The North Koreans appear to be testing the will of South Korea’s president-elect, Park Geun-hye, daughter of the long-ruling South Korean dictator, Park Chung-hee, who was assassinated in 1979. Many observers believe that Ms. Park, who will be inaugurated next month, is likely be a tougher leader than outgoing President Lee Kyung-bak, also a conservative but reluctant to act militarily against the North. (Read Donald Kirk's reporting on South Korea's first woman president here)

Under Park, says Mr. Straub, “there’s a significant possibility the South Koreans will respond.”

At the same time, analysts expect North Korea to increase tensions by conducting another underground test of a nuclear device. North Korea conducted nuclear tests twice previously – in 2006 and 2009 – soon after test-firing long-range missiles.

A third nuclear test would “fit in with a familiar pattern," says Tony Namkung, a scholar and consultant who visited North Korea twice this month – first with Eric Schmidt, the Google executive chairman, and again with executives from the Associated Press, for which he serves as a consultant on its bureau in Pyongyang.

Mr. Namkung worries that the next test will be more advanced than the previous two. Many analysts believe the device will use highly enriched uranium, not the plutonium at the core of previous devices.

Still, he senses that “they’re loosening up in Pyongyang,” creating a freer atmosphere. “There are signs of change” toward normal lifestyles, he says.

Kim Ki-sam, a former officer with South Korea’s National Intelligence Service, predicts the North will test a nuclear device before Park’s inauguration. “Their tactic is to raise tension,” says Mr. Kim. “Then they compromise.”

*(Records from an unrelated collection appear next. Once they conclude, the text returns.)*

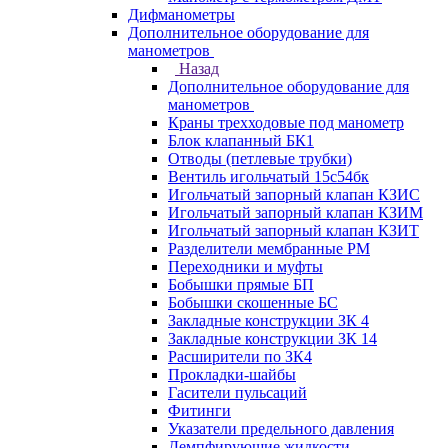
Дифманометры
Дополнительное оборудование для
манометров
Назад
Дополнительное оборудование для
манометров
Краны трехходовые под манометр
Блок клапанный БК1
Отводы (петлевые трубки)
Вентиль игольчатый 15с54бк
Игольчатый запорный клапан КЗИС
Игольчатый запорный клапан КЗИМ
Игольчатый запорный клапан КЗИТ
Разделители мембранные РМ
Переходники и муфты
Бобышки прямые БП
Бобышки скошенные БС
Закладные конструкции ЗК 4
Закладные конструкции ЗК 14
Расширители по ЗК4
Прокладки-шайбы
Гасители пульсаций
Фитинги
Указатели предельного давления
Демпфирующие жидкости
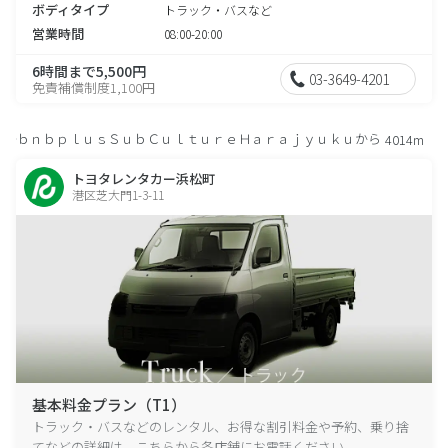
ボディタイプ
トラック・バスなど
営業時間
08:00-20:00
6時間まで5,500円
03-3649-4201
免責補償制度1,100円
ｂｎｂｐｌｕｓＳｕｂＣｕｌｔｕｒｅＨａｒａｊｙｕｋｕから
4014m
トヨタレンタカー浜松町
港区芝大門1-3-11
基本料金プラン（T1）
トラック・バスなどのレンタル、お得な割引料金や予約、乗り捨
てなどの詳細は、こちらから各店舗にお電話ください。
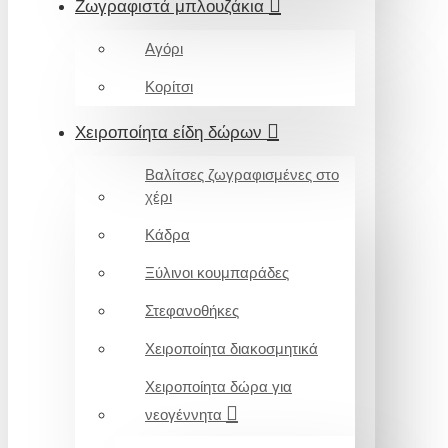
Ζωγραφιστά μπλουζάκια
Αγόρι
Κορίτσι
Χειροποίητα είδη δώρων
Βαλίτσες ζωγραφισμένες στο
χέρι
Κάδρα
Ξύλινοι κουμπαράδες
Στεφανοθήκες
Χειροποίητα διακοσμητικά
Χειροποίητα δώρα για
νεογέννητα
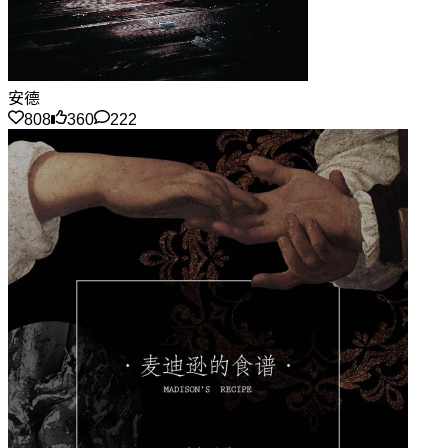
安德
808
360
222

He believes “the situation will be very bad to appearances,” he adds, “but that doesn’t mean the overall situation will be worse.” 

Choi Jin-wook, a long-time North Korea expert at the Korean Institute of National Unification in Seoul, believes one central aim of North Korean strategists surrounding the young leader Kim Jong-un is a desire for respect. “They want to make clear they are a nuclear power,” he says. 

L. Gordon Flake, executive director of the Mansfield Foundation in Washington, takes a somewhat sanguine view of the furor over North Korea. "It' s the North Korean playbook, it's what they've been doing for 20 years," he says.He believes North Korea indeed is getting ready for another nuclear test – the reason for the rhetoric – but does not take the escalation of the rhetoric very seriously. "We need to know what they've always been saying," he says. "It's cut and paste."